Des Contes de la Crypte à Planetary, cette tradition tiendrait plus du bras de fer culturel que du fruit du hasard.
Depuis ses débuts, la bande dessinée a connu de nombreux obstacles – et la France ne déroge pas à la règle. Dès qu’une nouvelle forme de culture émerge, elle est systématiquement perçue d’un mauvais œil par des élites intellectuelles, surtout si elle fait l’affront de parler au plus grand nombre. Aussi, lorsque les BD franco-belges ont (enfin) réussi à s’extirper des censures de la loi de 1949 (qui rejetait, par exemple, la présence de personnages féminins dans ces ouvrages), tout portait à croire que le neuvième art allait enfin s’offrir les louanges qu’il méritait.
Après tout, Astérix avait démocratisé la lecture de BD humoristiques par toute la famille et les premières aventures de Corto Maltese en avaient déconcerté plus d’un avec leur ton résolument adulte et leur avalanche de références littéraires.
Cependant, une sorte de hiérarchisation indécrottable entre la BD et les « vraies lectures » persiste encore. Et même lorsque la Fondation Cartier propose la plus grande exposition parisienne jamais consacrée à l’œuvre de Jean Giraud avec Mœbius-Transe-Forme en 2010, on se sent obligé d’y préciser que cet auteur de génie « dépasse les limites de sa discipline ».
Comme si le fait de provenir du monde de la bande dessinée restait malgré tout une espèce de souillure culturelle, un carcan dont il faudrait s’évader pour être considéré comme un véritable artiste auprès d’une certaine intelligentsia. Et ce mépris se veut particulièrement agressif vis-à-vis d’une publication précise : les comic book américain.
Du Shadow à Batman, une tradition populaire
La France n’a bien évidemment pas le monopole d’un tel mépris culturel. Les homologues anglo-saxons des artistes susmentionnés ont parfois subi un rejet bien plus important. La littérature pulp (ancêtre des comics et destinée à un lectorat prolétaire) doit son nom au papier au rabais sur lequel elle était imprimée. Parmi les nombreux genres abordés, on retient souvent les histoires de détective « hardboiled ».

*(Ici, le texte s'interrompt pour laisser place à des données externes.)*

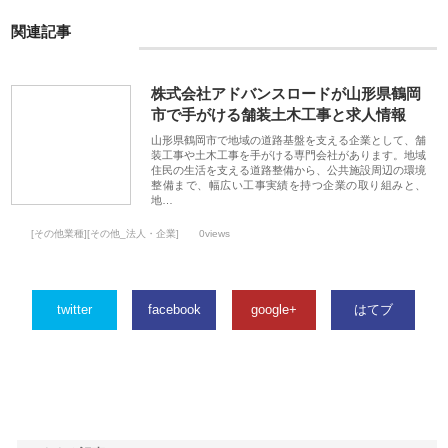
関連記事
株式会社アドバンスロードが山形県鶴岡
市で手がける舗装土木工事と求人情報
山形県鶴岡市で地域の道路基盤を支える企業として、舗
装工事や土木工事を手がける専門会社があります。地域
住民の生活を支える道路整備から、公共施設周辺の環境
整備まで、幅広い工事実績を持つ企業の取り組みと、
地…
[その他業種][その他_法人・企業]
0views
twitter
facebook
google+
はてブ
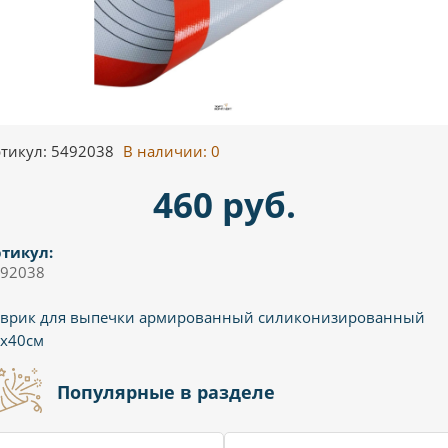
тикул: 5492038
В наличии:
0
460 руб.
тикул:
92038
врик для выпечки армированный силиконизированный
х40см
Популярные в разделе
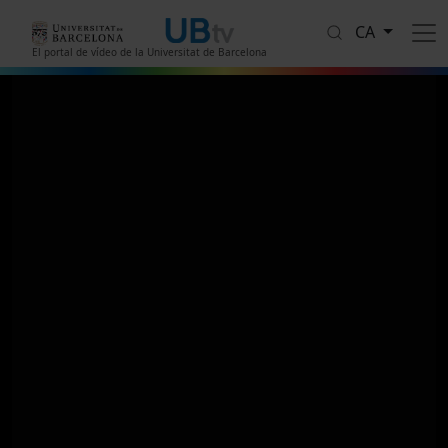
Vés al contingut
CA
El portal de vídeo de la Universitat de Barcelona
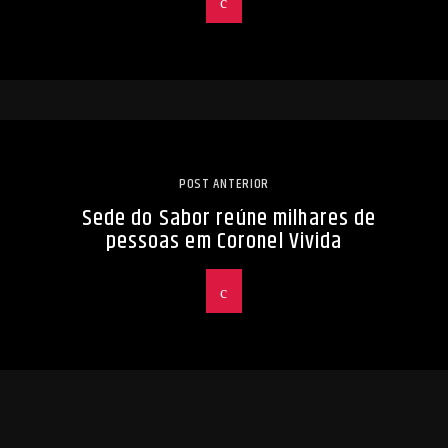
POST ANTERIOR
Sede do Sabor reúne milhares de
pessoas em Coronel Vivida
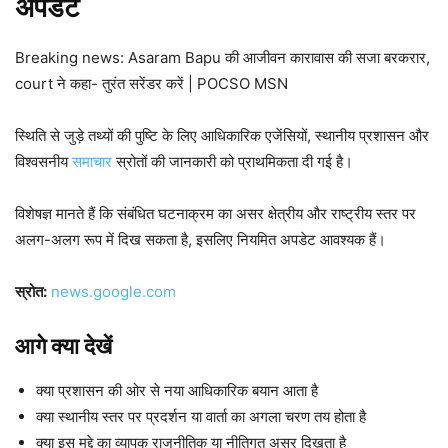
अपडेट
Breaking news: Asaram Bapu की आजीवन कारावास की सजा बरकरार,
court ने कहा- तुरंत सरेंडर करें | POCSO MSN
स्थिति से जुड़े तथ्यों की पुष्टि के लिए आधिकारिक एजेंसियों, स्थानीय प्रशासन और
विश्वसनीय
समाचार
स्रोतों की जानकारी को प्राथमिकता दी गई है।
विशेषज्ञ मानते हैं कि संबंधित घटनाक्रम का असर क्षेत्रीय और राष्ट्रीय स्तर पर
अलग-अलग रूप में दिख सकता है, इसलिए नियमित अपडेट आवश्यक हैं।
स्रोत:
news.google.com
आगे क्या देखें
क्या प्रशासन की ओर से नया आधिकारिक बयान आता है
क्या स्थानीय स्तर पर प्रदर्शन या वार्ता का अगला चरण तय होता है
क्या इस मुद्दे का व्यापक राजनीतिक या नीतिगत असर दिखता है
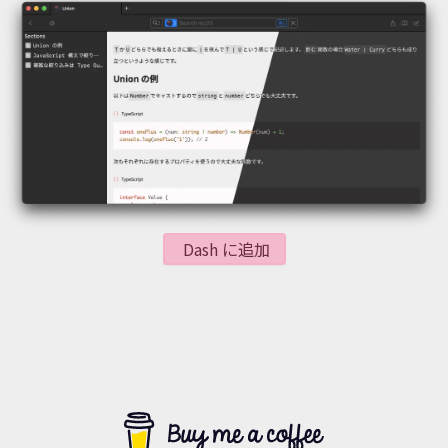
Dash に追加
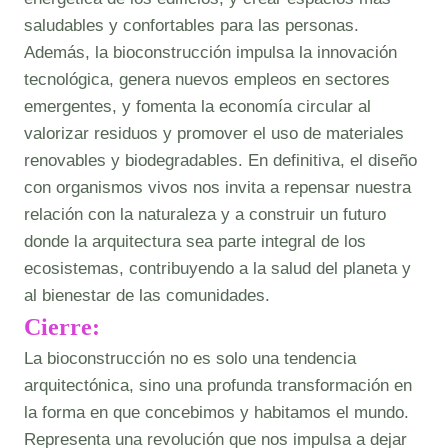
saludables y confortables para las personas.
Además, la bioconstrucción impulsa la innovación
tecnológica, genera nuevos empleos en sectores
emergentes, y fomenta la economía circular al
valorizar residuos y promover el uso de materiales
renovables y biodegradables. En definitiva, el diseño
con organismos vivos nos invita a repensar nuestra
relación con la naturaleza y a construir un futuro
donde la arquitectura sea parte integral de los
ecosistemas, contribuyendo a la salud del planeta y
al bienestar de las comunidades.
Cierre:
La bioconstrucción no es solo una tendencia
arquitectónica, sino una profunda transformación en
la forma en que concebimos y habitamos el mundo.
Representa una revolución que nos impulsa a dejar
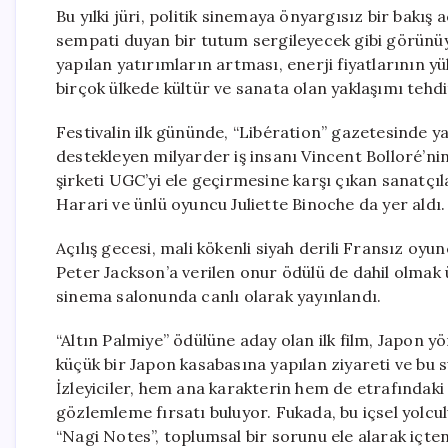
Bu yılki jüri, politik sinemaya önyargısız bir bakış a
sempati duyan bir tutum sergileyecek gibi görünü
yapılan yatırımların artması, enerji fiyatlarının y
birçok ülkede kültür ve sanata olan yaklaşımı tehdi
Festivalin ilk gününde, “Libération” gazetesinde ya
destekleyen milyarder iş insanı Vincent Bolloré’ni
şirketi UGC’yi ele geçirmesine karşı çıkan sanatçı
Harari ve ünlü oyuncu Juliette Binoche da yer aldı.
Açılış gecesi, mali kökenli siyah derili Fransız oy
Peter Jackson’a verilen onur ödülü de dahil olmak ü
sinema salonunda canlı olarak yayınlandı.
“Altın Palmiye” ödülüne aday olan ilk film, Japon y
küçük bir Japon kasabasına yapılan ziyareti ve bu 
İzleyiciler, hem ana karakterin hem de etrafındaki in
gözlemleme fırsatı buluyor. Fukada, bu içsel yolculu
“Nagi Notes”, toplumsal bir sorunu ele alarak içten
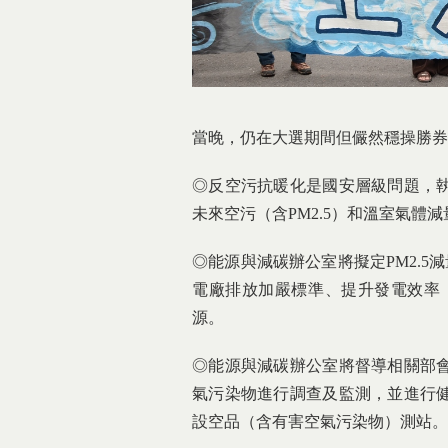
當晚，仍在大選期間但儼然穩操勝券
◎反空污抗暖化是國安層級問題，
未來空污（含PM2.5）和溫室氣體
◎能源與減碳辦公室將擬定PM2.5
電廠排放加嚴標準、提升發電效率；
源。
◎能源與減碳辦公室將督導相關部
氣污染物進行調查及監測，並進行
設空品（含有害空氣污染物）測站。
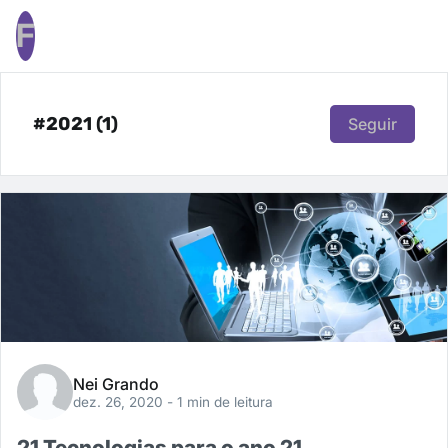
F
#2021 (1)
Seguir
Nei Grando
dez. 26, 2020
- 1 min de leitura
21 Tecnologias para o ano 21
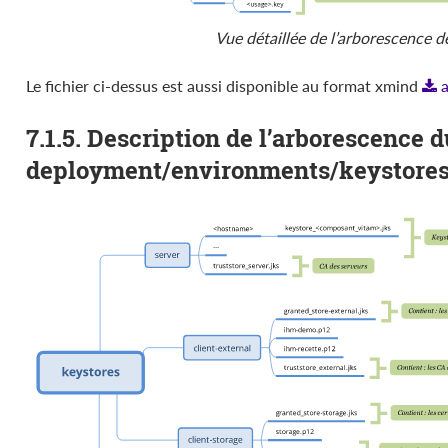
Vue détaillée de l’arborescence de
Le fichier ci-dessus est aussi disponible au format xmind
7.1.5. Description de l’arborescence d
deployment/environments/keystore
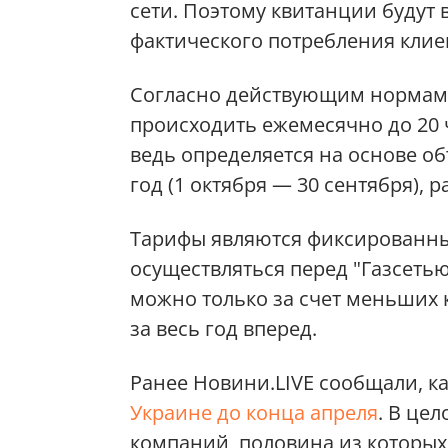
сети. Поэтому квитанции будут 
фактического потребления клие
Согласно действующим нормам, 
происходить ежемесячно до 20 
ведь определяется на основе о
год (1 октября — 30 сентября), 
Тарифы являются фиксированным
осуществляться перед "Газсеть
можно только за счет меньших 
за весь год вперед.
Ранее Новини.LIVE сообщали, к
Украине до конца апреля
. В це
компаний, половина из которых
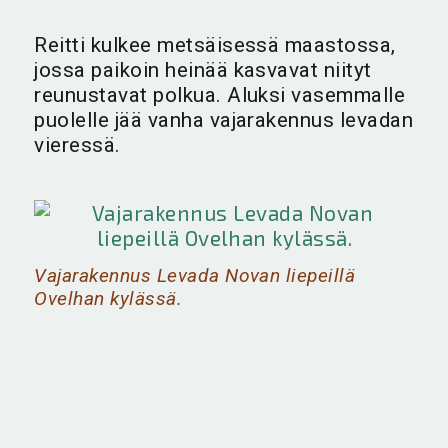
Reitti kulkee metsäisessä maastossa,
jossa paikoin heinää kasvavat niityt
reunustavat polkua. Aluksi vasemmalle
puolelle jää vanha vajarakennus levadan
vieressä.
Vajarakennus Levada Novan liepeillä
Ovelhan kylässä.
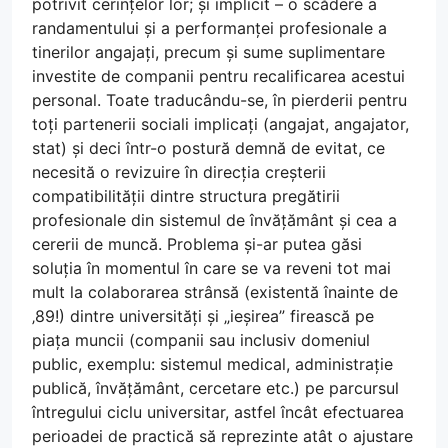
potrivit cerințelor lor; și implicit – o scădere a
randamentului și a performanței profesionale a
tinerilor angajați, precum și sume suplimentare
investite de companii pentru recalificarea acestui
personal. Toate traducându-se, în pierderii pentru
toți partenerii sociali implicați (angajat, angajator,
stat) și deci într-o postură demnă de evitat, ce
necesită o revizuire în direcția creșterii
compatibilității dintre structura pregătirii
profesionale din sistemul de învățământ și cea a
cererii de muncă. Problema și-ar putea găsi
soluția în momentul în care se va reveni tot mai
mult la colaborarea strânsă (existentă înainte de
‚89!) dintre universități și „ieșirea” firească pe
piața muncii (companii sau inclusiv domeniul
public, exemplu: sistemul medical, administrație
publică, învățământ, cercetare etc.) pe parcursul
întregului ciclu universitar, astfel încât efectuarea
perioadei de practică să reprezinte atât o ajustare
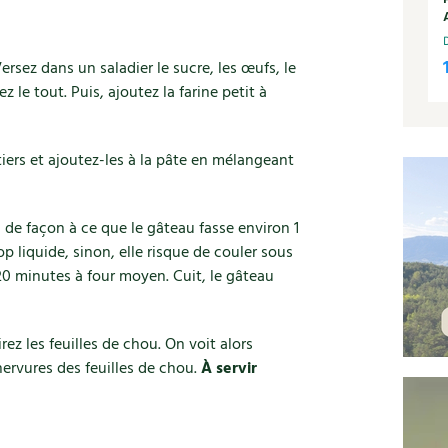
rsez dans un saladier le sucre, les œufs, le
ez le tout. Puis, ajoutez la farine petit à
ers et ajoutez-les à la pâte en mélangeant
, de façon à ce que le gâteau fasse environ 1
op liquide, sinon, elle risque de couler sous
à 20 minutes à four moyen. Cuit, le gâteau
irez les feuilles de chou. On voit alors
nervures des feuilles de chou.
À servir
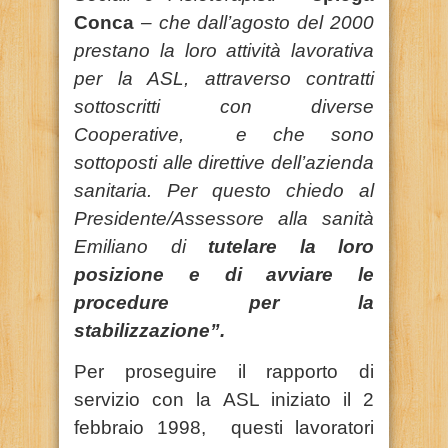
Conca
– che dall’agosto del 2000
prestano la loro attività lavorativa
per la ASL, attraverso contratti
sottoscritti con diverse
Cooperative, e che sono
sottoposti alle direttive dell’azienda
sanitaria. Per questo chiedo al
Presidente/Assessore alla sanità
Emiliano di
tutelare la loro
posizione e di avviare le
procedure per la
stabilizzazione”.
Per proseguire il rapporto di
servizio con la ASL iniziato il 2
febbraio 1998, questi lavoratori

Les récits d’écrivains tels que Raymond Chandler ou Dashiell Hammett ont désormais l’estime qu’ils méritent de la part des critiques, mais c’était loin d’être le cas à l’époque. Très vite, des figures de détectives masqués ont fait leur apparition. L’un d’entre eux, qui avait débuté comme un simple narrateur (doublé par Orson Welles) à la radio, devient le héros de sa propre série dès 1931 : The Shadow. Il sera suivi d’une ribambelle d’enquêteurs masqués du même type : The Spider, The Phantom Detective ou encore The Black Bat.
Ces derniers ont servi d’inspiration à de nombreux personnages de comics la décennie suivante, et notamment Batman, qui apparaît pour la première fois dans les pages de Detective Comics en mai 1939. Les similitudes visuelles entre le chevalier de Gotham et The Black Bat sont indéniables. Après des accusations de plagiat mutuelles, l’éditeur de DC Comics parvient à calmer le jeu, mais la ligne trouble entre hommage et copie qui sépare les deux médias ne s’arrête pas là.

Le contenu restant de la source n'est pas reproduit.